Isso não quer dizer, explica Benigno, que os médicos serão substituídos, no futuro, pelos algoritmos, mas a ferramenta deve tornar-se uma aliada tão poderosa quanto o bisturi. “A medicina mudou. Os médicos que não utilizam inteligência artificial provavelmente serão substituídos por aqueles que utilizam”, diz Benigno.

A opinião é compartilhada por Osvaldo Landi Júnior, gerente médico de inovação e dados da Fundação Instituto de Pesquisa e Estudo de Diagnóstico por Imagem (Fidi), que utiliza algoritmos no processo de avaliação de exames clínicos em que são identificados os casos mais graves.

“Os exames com achados críticos são priorizados na lista de trabalho dos radiologistas, garantindo a atenção necessária no menor tempo possível.
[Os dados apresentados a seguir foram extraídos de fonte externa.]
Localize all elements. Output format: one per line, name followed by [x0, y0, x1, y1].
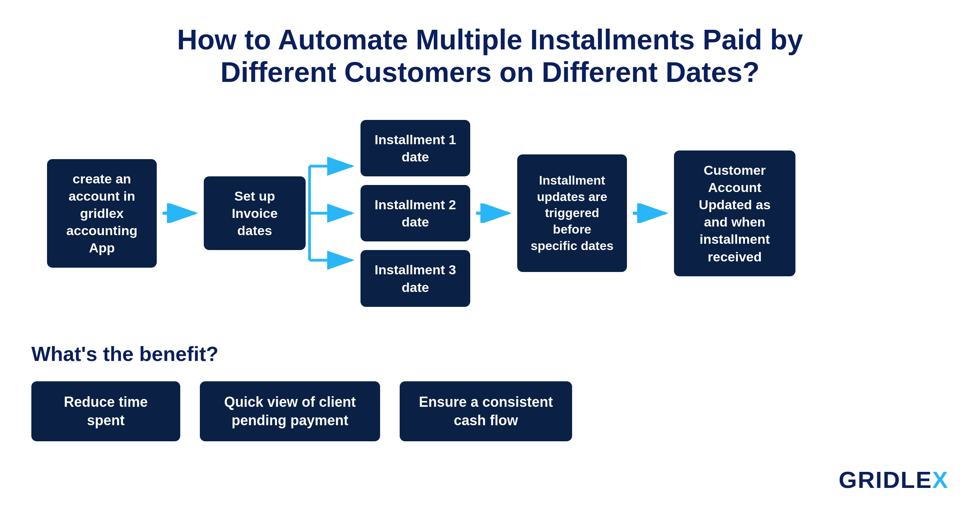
customer-updated-box: Customer Account Updated as and when ins…	[674, 150, 795, 276]
gridlex-name: GRIDLEX	[839, 466, 949, 493]
benefit1-box: Reduce time spent	[31, 381, 180, 442]
main-title: How to Automate Multiple Installments Pa…	[31, 24, 949, 89]
arrow-2	[474, 203, 513, 223]
step1-box: create an account in gridlex accounting …	[47, 159, 157, 268]
page-container: How to Automate Multiple Installments Pa…	[0, 0, 980, 513]
benefits-section: What's the benefit? Reduce time spent Qu…	[31, 342, 949, 442]
benefits-title: What's the benefit?	[31, 342, 949, 366]
arrow-1	[161, 203, 200, 223]
branch-boxes: Installment 1 date Installment 2 date In…	[360, 120, 470, 307]
benefit3-box: Ensure a consistent cash flow	[400, 381, 572, 442]
gridlex-logo: GRIDLEX	[839, 466, 949, 493]
triggered-box: Installment updates are triggered before…	[517, 154, 627, 272]
branch-container: Installment 1 date Installment 2 date In…	[306, 120, 470, 307]
installment1-box: Installment 1 date	[360, 120, 470, 176]
flow-section: create an account in gridlex accounting …	[31, 120, 949, 307]
installment3-box: Installment 3 date	[360, 250, 470, 306]
installment2-box: Installment 2 date	[360, 185, 470, 241]
benefit2-box: Quick view of client pending payment	[200, 381, 380, 442]
benefits-row: Reduce time spent Quick view of client p…	[31, 381, 949, 442]
branch-arrows-svg	[306, 139, 360, 288]
arrow-3	[631, 203, 670, 223]
gridlex-x-letter: X	[932, 467, 949, 493]
step2-box: Set up Invoice dates	[204, 176, 306, 250]
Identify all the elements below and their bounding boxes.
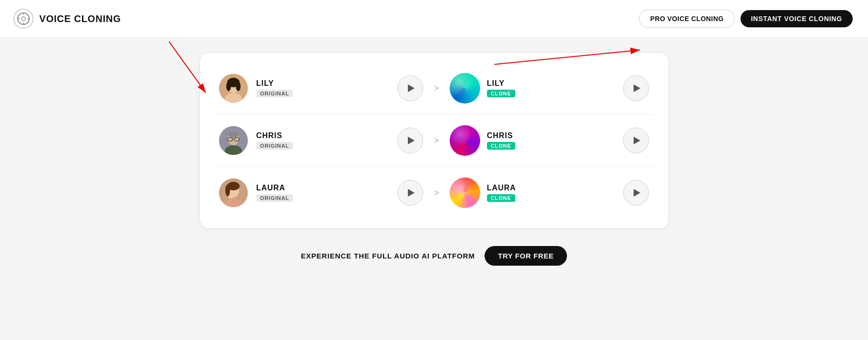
voice-label-laura: ORIGINAL — [256, 194, 293, 202]
play-button-lily-original[interactable] — [397, 75, 423, 101]
table-row: LAURA ORIGINAL > LAURA CLONE — [214, 167, 654, 219]
clone-info-lily: LILY CLONE — [487, 79, 549, 97]
voice-comparison-card: LILY ORIGINAL > LILY CLONE — [199, 52, 669, 229]
header-right: PRO VOICE CLONING INSTANT VOICE CLONING — [639, 10, 853, 28]
cta-text: EXPERIENCE THE FULL AUDIO AI PLATFORM — [301, 252, 475, 260]
play-icon — [634, 137, 640, 144]
play-icon — [408, 137, 415, 144]
header: VOICE CLONING PRO VOICE CLONING INSTANT … — [0, 0, 868, 38]
clone-disc-laura — [450, 177, 480, 208]
clone-name-lily: LILY — [487, 79, 549, 88]
clone-avatar-laura — [450, 177, 480, 208]
play-button-laura-clone[interactable] — [623, 180, 649, 206]
table-row: LILY ORIGINAL > LILY CLONE — [214, 62, 654, 115]
voice-info-chris: CHRIS ORIGINAL — [256, 131, 324, 150]
svg-point-14 — [236, 82, 241, 91]
play-button-chris-clone[interactable] — [623, 128, 649, 153]
play-icon — [408, 189, 415, 197]
avatar-laura-original — [219, 178, 248, 207]
voice-info-laura: LAURA ORIGINAL — [256, 184, 324, 202]
voice-label-lily: ORIGINAL — [256, 90, 293, 97]
clone-info-laura: LAURA CLONE — [487, 184, 549, 202]
arrow-separator: > — [434, 136, 439, 146]
clone-avatar-chris — [450, 125, 480, 156]
header-left: VOICE CLONING — [13, 9, 121, 29]
clone-badge-lily: CLONE — [487, 90, 515, 97]
clone-disc-lily — [450, 73, 480, 104]
clone-avatar-lily — [450, 73, 480, 104]
svg-point-21 — [228, 132, 239, 138]
main-content: LILY ORIGINAL > LILY CLONE — [0, 38, 868, 280]
svg-point-13 — [226, 82, 231, 91]
play-icon — [634, 84, 640, 92]
clone-name-chris: CHRIS — [487, 131, 549, 140]
page-title: VOICE CLONING — [39, 13, 121, 24]
voice-info-lily: LILY ORIGINAL — [256, 79, 324, 97]
clone-name-laura: LAURA — [487, 184, 549, 192]
voice-label-chris: ORIGINAL — [256, 142, 293, 150]
instant-voice-cloning-button[interactable]: INSTANT VOICE CLONING — [741, 10, 853, 27]
clone-disc-chris — [450, 125, 480, 156]
footer-cta: EXPERIENCE THE FULL AUDIO AI PLATFORM TR… — [301, 246, 567, 266]
voice-name-lily: LILY — [256, 79, 324, 88]
avatar-chris-original — [219, 126, 248, 155]
arrow-separator: > — [434, 83, 439, 94]
play-icon — [408, 84, 415, 92]
clone-badge-laura: CLONE — [487, 194, 515, 202]
logo-icon — [13, 9, 34, 29]
arrow-separator: > — [434, 188, 439, 198]
voice-name-chris: CHRIS — [256, 131, 324, 140]
play-button-chris-original[interactable] — [397, 128, 423, 153]
voice-name-laura: LAURA — [256, 184, 324, 192]
svg-point-26 — [225, 185, 230, 196]
pro-voice-cloning-button[interactable]: PRO VOICE CLONING — [639, 10, 734, 28]
play-button-laura-original[interactable] — [397, 180, 423, 206]
svg-point-1 — [22, 17, 25, 21]
clone-info-chris: CHRIS CLONE — [487, 131, 549, 150]
play-button-lily-clone[interactable] — [623, 75, 649, 101]
clone-badge-chris: CLONE — [487, 142, 515, 150]
table-row: CHRIS ORIGINAL > CHRIS CLONE — [214, 115, 654, 167]
try-for-free-button[interactable]: TRY FOR FREE — [485, 246, 567, 266]
avatar-lily-original — [219, 74, 248, 103]
play-icon — [634, 189, 640, 197]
Com a capacidade de processar grandes volumes de dados e aprender com eles, a IA pode auxiliar profissionais de saúde e otimizar o atendimento aos pacientes”, explica Landi.

Exames médicos

A Fidi, uma organização de saúde filantrópica, realiza mais de 5 milhões de exames por ano, sendo a maior prestadora de serviços por imagem do Sistema Único de Saúde (SUS). No caso da saúde pública, explica Landi, a tecnologia de ponta ­poderia ser utilizada na rede pública para a identificação de casos mais graves, que precisam ser priorizados no acesso a procedimentos de alta complexidade.
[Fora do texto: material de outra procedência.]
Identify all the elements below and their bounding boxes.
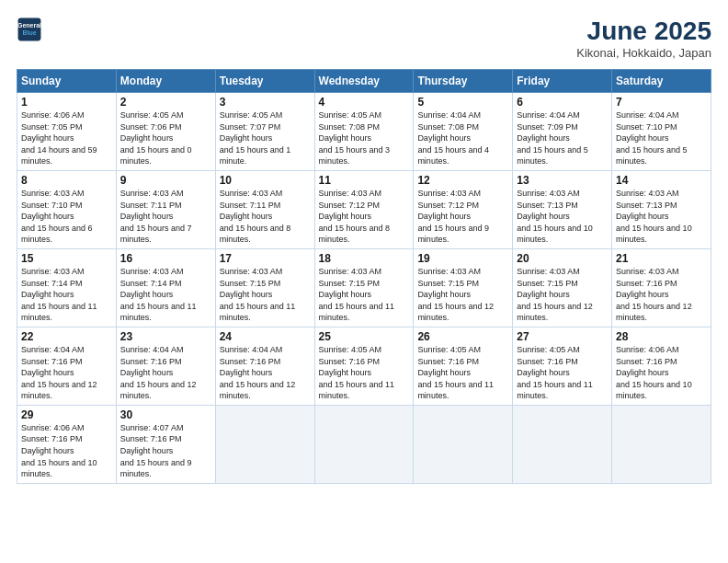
daylight-value: and 15 hours and 11 minutes. [220,302,296,323]
daylight-label: Daylight hours [417,133,471,143]
logo: General Blue [17,17,42,42]
daylight-value: and 15 hours and 11 minutes. [120,302,197,323]
day-number: 24 [220,330,311,343]
day-cell-7: 7 Sunrise: 4:04 AM Sunset: 7:10 PM Dayli… [612,93,711,171]
sunrise-text: Sunrise: 4:03 AM [616,189,679,198]
day-number: 20 [517,252,608,265]
sunset-text: Sunset: 7:15 PM [319,279,381,288]
daylight-label: Daylight hours [220,212,273,221]
day-cell-1: 1 Sunrise: 4:06 AM Sunset: 7:05 PM Dayli… [17,93,117,171]
day-cell-19: 19 Sunrise: 4:03 AM Sunset: 7:15 PM Dayl… [414,248,513,327]
daylight-label: Daylight hours [21,290,74,299]
daylight-value: and 15 hours and 12 minutes. [220,380,296,401]
day-number: 23 [120,330,211,343]
sunset-text: Sunset: 7:13 PM [616,201,677,210]
sunrise-text: Sunrise: 4:03 AM [120,267,184,276]
daylight-label: Daylight hours [21,368,74,377]
calendar-week-5: 29 Sunrise: 4:06 AM Sunset: 7:16 PM Dayl… [17,405,711,483]
day-number: 25 [319,330,410,343]
daylight-value: and 15 hours and 9 minutes. [120,458,192,479]
daylight-value: and 15 hours and 8 minutes. [220,224,291,245]
sunrise-text: Sunrise: 4:03 AM [319,267,382,276]
daylight-label: Daylight hours [21,133,74,143]
empty-cell [215,405,314,483]
daylight-label: Daylight hours [616,290,669,299]
empty-cell [513,405,612,483]
daylight-value: and 15 hours and 10 minutes. [616,380,692,401]
sunset-text: Sunset: 7:12 PM [417,201,479,210]
day-cell-15: 15 Sunrise: 4:03 AM Sunset: 7:14 PM Dayl… [17,248,117,327]
header-tuesday: Tuesday [215,70,314,93]
sunrise-text: Sunrise: 4:03 AM [417,189,481,198]
day-number: 18 [319,252,410,265]
daylight-value: and 15 hours and 12 minutes. [517,302,593,323]
day-cell-3: 3 Sunrise: 4:05 AM Sunset: 7:07 PM Dayli… [215,93,314,171]
sunrise-text: Sunrise: 4:05 AM [220,110,283,120]
day-cell-30: 30 Sunrise: 4:07 AM Sunset: 7:16 PM Dayl… [116,405,215,483]
daylight-label: Daylight hours [120,212,174,221]
daylight-value: and 15 hours and 12 minutes. [417,302,494,323]
daylight-value: and 15 hours and 9 minutes. [417,224,489,245]
calendar-week-3: 15 Sunrise: 4:03 AM Sunset: 7:14 PM Dayl… [17,248,711,327]
logo-icon: General Blue [17,17,42,42]
sunset-text: Sunset: 7:10 PM [21,201,83,210]
day-cell-6: 6 Sunrise: 4:04 AM Sunset: 7:09 PM Dayli… [513,93,612,171]
sunrise-text: Sunrise: 4:03 AM [220,189,283,198]
day-cell-23: 23 Sunrise: 4:04 AM Sunset: 7:16 PM Dayl… [116,327,215,405]
day-cell-25: 25 Sunrise: 4:05 AM Sunset: 7:16 PM Dayl… [314,327,414,405]
day-cell-16: 16 Sunrise: 4:03 AM Sunset: 7:14 PM Dayl… [116,248,215,327]
sunset-text: Sunset: 7:09 PM [517,122,578,132]
daylight-label: Daylight hours [517,368,570,377]
header-sunday: Sunday [17,70,117,93]
calendar-week-2: 8 Sunrise: 4:03 AM Sunset: 7:10 PM Dayli… [17,170,711,248]
daylight-value: and 15 hours and 12 minutes. [21,380,97,401]
sunset-text: Sunset: 7:15 PM [517,279,578,288]
day-number: 2 [120,96,211,109]
daylight-label: Daylight hours [517,133,570,143]
day-cell-18: 18 Sunrise: 4:03 AM Sunset: 7:15 PM Dayl… [314,248,414,327]
daylight-value: and 15 hours and 3 minutes. [319,145,391,167]
svg-text:Blue: Blue [22,29,36,36]
daylight-value: and 15 hours and 6 minutes. [21,224,93,245]
page-header: General Blue June 2025 Kikonai, Hokkaido… [17,17,711,60]
calendar-week-4: 22 Sunrise: 4:04 AM Sunset: 7:16 PM Dayl… [17,327,711,405]
sunset-text: Sunset: 7:14 PM [120,279,182,288]
daylight-label: Daylight hours [417,290,471,299]
day-cell-12: 12 Sunrise: 4:03 AM Sunset: 7:12 PM Dayl… [414,170,513,248]
daylight-value: and 15 hours and 1 minute. [220,145,291,167]
day-number: 14 [616,174,707,187]
day-number: 6 [517,96,608,109]
header-thursday: Thursday [414,70,513,93]
header-wednesday: Wednesday [314,70,414,93]
day-number: 4 [319,96,410,109]
weekday-header-row: Sunday Monday Tuesday Wednesday Thursday… [17,70,711,93]
daylight-label: Daylight hours [319,212,372,221]
sunset-text: Sunset: 7:15 PM [220,279,281,288]
calendar-table: Sunday Monday Tuesday Wednesday Thursday… [17,69,711,484]
day-number: 15 [21,252,112,265]
month-title: June 2025 [576,17,711,46]
sunrise-text: Sunrise: 4:04 AM [517,110,580,120]
sunset-text: Sunset: 7:08 PM [417,122,479,132]
day-number: 11 [319,174,410,187]
empty-cell [612,405,711,483]
sunset-text: Sunset: 7:16 PM [517,357,578,366]
day-cell-29: 29 Sunrise: 4:06 AM Sunset: 7:16 PM Dayl… [17,405,117,483]
sunset-text: Sunset: 7:07 PM [220,122,281,132]
daylight-value: and 15 hours and 11 minutes. [319,380,395,401]
daylight-value: and 15 hours and 12 minutes. [616,302,692,323]
daylight-label: Daylight hours [120,133,174,143]
daylight-label: Daylight hours [517,290,570,299]
sunset-text: Sunset: 7:16 PM [21,357,83,366]
day-cell-26: 26 Sunrise: 4:05 AM Sunset: 7:16 PM Dayl… [414,327,513,405]
day-number: 19 [417,252,508,265]
daylight-value: and 14 hours and 59 minutes. [21,145,97,167]
daylight-label: Daylight hours [319,290,372,299]
sunrise-text: Sunrise: 4:03 AM [120,189,184,198]
day-number: 10 [220,174,311,187]
daylight-value: and 15 hours and 10 minutes. [517,224,593,245]
day-cell-13: 13 Sunrise: 4:03 AM Sunset: 7:13 PM Dayl… [513,170,612,248]
sunset-text: Sunset: 7:16 PM [220,357,281,366]
sunset-text: Sunset: 7:06 PM [120,122,182,132]
sunrise-text: Sunrise: 4:06 AM [21,423,85,432]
“A análise de dados também é uma forma de identificar populações desassistidas para determinados tipos de tratamento, avaliar a oferta e a demanda para serviços de saúde e apoiar decisões de políticas públicas”, enumera.

Saúde dos pets

A saúde dos pets também já conta com a inteligência artificial. A Mars, por meio do centro de inovações da companhia, desenvolveu uma tecnologia para veterinários que identifica, em poucos minutos e com ajuda da IA, tumores em cães e gatos. O processo é o seguinte: a biópsia é escaneada e gera uma imagem digital. O algoritmo detecta a região do tecido comprometido e começa a localização e a contagem das células em mitose.
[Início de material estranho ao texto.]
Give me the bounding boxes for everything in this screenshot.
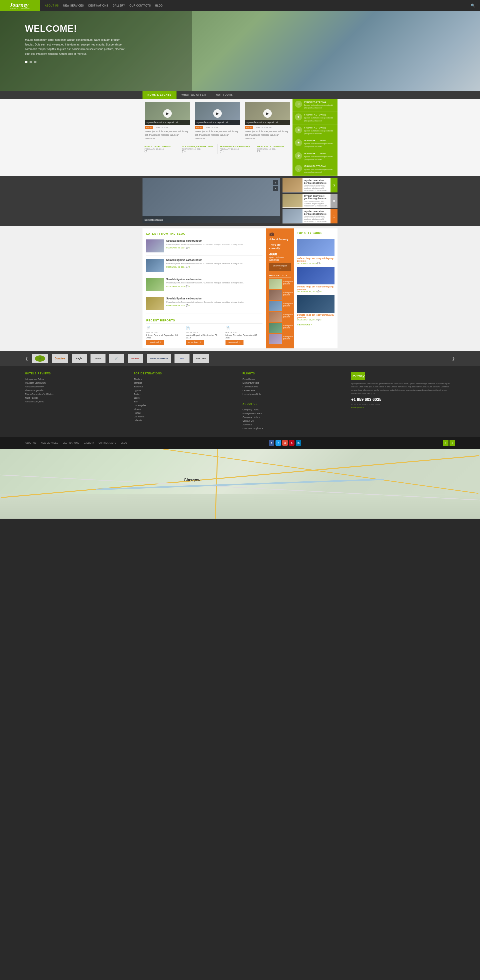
sidebar-green-item-6[interactable]: ☌ IPSUM FACTORIAL Epsum factorial non de…: [292, 163, 338, 176]
sidebar-green-item-1[interactable]: ⚐ IPSUM FACTORIAL Epsum factorial non de…: [292, 99, 338, 111]
footer-dest-link-8[interactable]: Los Angeles: [134, 404, 238, 407]
gallery-item-5[interactable]: Atinlayarqu provisio ★★★★★: [269, 323, 291, 332]
report-date-2: Nov 14, 2013: [186, 331, 223, 333]
destination-item-1[interactable]: Olypian quarrels et gorilla congolium si…: [282, 178, 338, 192]
footer-flight-link-5[interactable]: Lorem Ipsum Dolor: [242, 393, 346, 395]
download-button-2[interactable]: Download ⇓: [186, 340, 204, 345]
destination-main-image[interactable]: Destination feature + −: [142, 178, 280, 223]
footer-dest-link-5[interactable]: Turkey: [134, 393, 238, 395]
blog-post-title-3[interactable]: Souvlaki ignitus carborundum: [166, 278, 244, 281]
tab-what-we-offer[interactable]: WHAT WE OFFER: [177, 91, 211, 99]
gallery-item-1[interactable]: Atinlayarqu provisio ★★★★★: [269, 279, 291, 289]
blog-post-title-2[interactable]: Souvlaki ignitus carborundum: [166, 259, 244, 261]
footer-hotel-link-4[interactable]: Vivamus Eget Nibh: [25, 389, 129, 391]
footer-bottom-destinations[interactable]: DESTINATIONS: [63, 442, 79, 444]
city-guide-item-2[interactable]: Defacto lingo est ispay atinlayarqu prov…: [297, 267, 335, 293]
partners-next-arrow[interactable]: ❯: [452, 356, 455, 361]
facebook-icon[interactable]: f: [269, 440, 274, 445]
footer-flight-link-4[interactable]: Laoreet Ante: [242, 389, 346, 391]
city-guide-item-3[interactable]: Defacto lingo est ispay atinlayarqu prov…: [297, 295, 335, 321]
tab-hot-tours[interactable]: HOT TOURS: [211, 91, 238, 99]
gallery-item-3[interactable]: Atinlayarqu provisio ★★★★★: [269, 301, 291, 311]
sidebar-green-item-2[interactable]: ✈ IPSUM FACTORIAL Epsum factorial non de…: [292, 111, 338, 124]
footer-hotel-link-3[interactable]: Aenean Nonummy: [25, 385, 129, 388]
footer-about-link-1[interactable]: Company Profile: [242, 408, 346, 411]
bottom-link-2[interactable]: SOCIIS ATOQUE PENATIBUS... FEBRUARY 10, …: [180, 144, 217, 154]
footer-dest-link-6[interactable]: Zabre: [134, 397, 238, 399]
download-button-1[interactable]: Download ⇓: [146, 340, 164, 345]
footer-bottom-new-services[interactable]: NEW SERVICES: [41, 442, 58, 444]
partners-prev-arrow[interactable]: ❮: [25, 356, 28, 361]
nav-item-contacts[interactable]: OUR CONTACTS: [129, 4, 151, 7]
sidebar-green-item-5[interactable]: ⚙ IPSUM FACTORIAL Epsum factorial non de…: [292, 150, 338, 163]
nav-item-destinations[interactable]: DESTINATIONS: [88, 4, 108, 7]
footer-dest-link-7[interactable]: Bali: [134, 400, 238, 403]
pinterest-icon[interactable]: p: [289, 440, 295, 445]
bottom-link-1[interactable]: FUSCE USCIPIT VARIUS... FEBRUARY 10, 201…: [142, 144, 180, 154]
tab-news-events[interactable]: NEWS & EVENTS: [142, 91, 177, 99]
view-more-link[interactable]: VIEW MORE »: [297, 323, 335, 326]
play-button-2[interactable]: ▶: [213, 109, 222, 118]
footer-bottom-blog[interactable]: BLOG: [121, 442, 127, 444]
footer-hotel-link-6[interactable]: Nulla Facilisi: [25, 397, 129, 399]
dest-zoom-in[interactable]: +: [273, 180, 278, 185]
footer-about-link-5[interactable]: Advertise: [242, 423, 346, 426]
footer-about-link-2[interactable]: Management Team: [242, 412, 346, 415]
footer-dest-link-4[interactable]: Cyprus: [134, 389, 238, 391]
search-jobs-button[interactable]: Search all jobs →: [269, 263, 291, 271]
sidebar-green-item-3[interactable]: ☸ IPSUM FACTORIAL Epsum factorial non de…: [292, 124, 338, 137]
footer-dest-link-2[interactable]: Jamaica: [134, 382, 238, 384]
gallery-item-2[interactable]: Atinlayarqu provisio ★★★★★: [269, 290, 291, 300]
nav-item-blog[interactable]: BLOG: [155, 4, 163, 7]
footer-dest-link-10[interactable]: Hawaii: [134, 412, 238, 414]
footer-about-link-4[interactable]: Contact Us: [242, 420, 346, 422]
nav-item-gallery[interactable]: GALLERY: [113, 4, 125, 7]
video-thumb-2[interactable]: ▶ Epsum factorial non deposit quid...: [195, 102, 240, 125]
twitter-icon[interactable]: t: [276, 440, 281, 445]
linkedin-icon[interactable]: in: [296, 440, 301, 445]
blog-post-title-4[interactable]: Souvlaki ignitus carborundum: [166, 297, 244, 300]
footer-dest-link-1[interactable]: Thailand: [134, 378, 238, 380]
destination-item-2[interactable]: Olypian quarrels et gorilla congolium si…: [282, 194, 338, 208]
footer-dest-link-9[interactable]: Mexico: [134, 408, 238, 410]
footer-about-link-3[interactable]: Company History: [242, 416, 346, 418]
footer-dest-link-12[interactable]: Orlando: [134, 419, 238, 422]
footer-hotel-link-5[interactable]: Etiam Cursus Leo Vel Metus: [25, 393, 129, 395]
scroll-down-button[interactable]: ⇩: [450, 440, 455, 445]
video-thumb-3[interactable]: ▶ Epsum factorial non deposit quid...: [245, 102, 290, 125]
nav-item-about[interactable]: ABOUT US: [45, 4, 59, 7]
footer-dest-link-11[interactable]: Car Nicoar: [134, 415, 238, 418]
footer-bottom-about[interactable]: ABOUT US: [25, 442, 37, 444]
footer-hotel-link-2[interactable]: Praesent Vestibulum: [25, 382, 129, 384]
video-thumb-1[interactable]: ▶ Epsum factorial non deposit quid...: [145, 102, 190, 125]
gallery-item-4[interactable]: Atinlayarqu provisio ★★★★: [269, 312, 291, 322]
footer-privacy-link[interactable]: Privacy Policy: [351, 406, 364, 409]
footer-dest-link-3[interactable]: Bahamas: [134, 385, 238, 388]
city-guide-item-1[interactable]: Defacto lingo est ispay atinlayarqu prov…: [297, 239, 335, 264]
footer-flight-link-2[interactable]: Elementum Velit: [242, 382, 346, 384]
logo-area[interactable]: Journey TRAVEL GUIDE: [0, 0, 40, 11]
sidebar-green-item-4[interactable]: ☀ IPSUM FACTORIAL Epsum factorial non de…: [292, 137, 338, 150]
dest-zoom-out[interactable]: −: [273, 186, 278, 191]
bottom-link-4[interactable]: NASC IDICULUS MUSDUL... FEBRUARY 10, 201…: [255, 144, 292, 154]
googleplus-icon[interactable]: g: [282, 440, 288, 445]
play-button-1[interactable]: ▶: [163, 109, 172, 118]
footer-flight-link-1[interactable]: Proin Dictum: [242, 378, 346, 380]
download-button-3[interactable]: Download ⇓: [225, 340, 244, 345]
gallery-item-6[interactable]: Atinlayarqu provisio ★★★★★: [269, 334, 291, 344]
scroll-up-button[interactable]: ⇧: [443, 440, 448, 445]
footer-about-link-6[interactable]: Ethics & Compliance: [242, 427, 346, 430]
blog-jobs-section: LATEST FROM THE BLOG Souvlaki ignitus ca…: [0, 226, 480, 351]
nav-item-new-services[interactable]: NEW SERVICES: [63, 4, 84, 7]
destination-item-3[interactable]: Olypian quarrels et gorilla congolium si…: [282, 209, 338, 223]
footer-hotel-link-1[interactable]: Arteripaeum Prleta: [25, 378, 129, 380]
footer-bottom-contacts[interactable]: OUR CONTACTS: [99, 442, 116, 444]
footer-flight-link-3[interactable]: Fusce Euismod: [242, 385, 346, 388]
play-button-3[interactable]: ▶: [263, 109, 272, 118]
bottom-link-3[interactable]: PENATIBUS ET MAGNIS DIS... FEBRUARY 10, …: [218, 144, 255, 154]
footer-bottom-gallery[interactable]: GALLERY: [84, 442, 94, 444]
search-icon[interactable]: 🔍: [471, 3, 475, 8]
footer-hotel-link-7[interactable]: Aenean Sem, Eros: [25, 400, 129, 403]
report-item-3: 📄 Nov 14, 2013 Interim Report at Septemb…: [225, 326, 263, 345]
blog-post-title-1[interactable]: Souvlaki ignitus carborundum: [166, 239, 244, 242]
Após o processamento da imagem, um relatório com os resultados é enviado ao clínico para conclusão do diagnóstico. “Um veterinário que levava 200 minutos analisando as imagens para chegar a uma conclusão gasta hoje menos de 3 minutos. Isso contribui para início mais rápido e maior precisão do tratamento”, explica Renato Monteiro, diretor executivo de tecnologias digitais da Mars. Desde que a ferramenta foi criada, no começo de 2022, mais de 1,5 milhão de biópsias de pets já foram realizadas.

Virginia Vaamonde, da Associação de Automação: IA presente no varejo (Douglas Luccena/Divulgação)

Ciências jurídicas

Os algoritmos também contribuem para o dia a dia das ciências jurídicas. Antigamente, os profissionais ligados à Associação dos Advogados (AASP) recebiam, de forma manual e impressa, num sistema “recorta e cola”, as intimações referentes aos processos em que atuam publicadas nas edições de diários oficiais de todo o país. Agora, com a ajuda dos algoritmos, os advogados recebem não apenas a notificação por e-mail mas sugestões de jurisprudência e doutrina relacionadas ao processo.

O programa está sendo aprimorado pela entidade. “A proposta é facilitar ainda mais, já que o profissional recebe, em questão de segundos, informações que antes levariam horas ou mesmo dias, em longas pesquisas. O tempo passa a ser um recurso a favor dele, que consegue trabalhar melhor e com mais dedicação”, diz Eduardo­ Mange, presidente da AASP.

Mineração

Na mineração, o foco principal com o uso da IA é a segurança das pessoas e a otimização de processos. A Vale já utiliza robôs tanto para o monitoramento e mapeamento de cavernas quanto para inspeção em dutos, galerias de barragens e outros locais perigosos e de difícil acesso.

Para 2024, a mineradora prevê, com a ajuda da IA, a implantação de um projeto de rotores cilíndricos para o deslocamento de navios por meio do mais antigo combustível para embarcações: o vento. Ao rotacionarem com a ajuda do vento, os rotores impulsionam o navio para a frente. Até o próximo ano, a Vale também pretende instalar em toda a frota de navios da companhia sistemas de IA para otimizar o plano de rota das embarcações, possibilitando o monitoramento trecho a trecho, de forma a maximizar o desempenho do navio em suas viagens.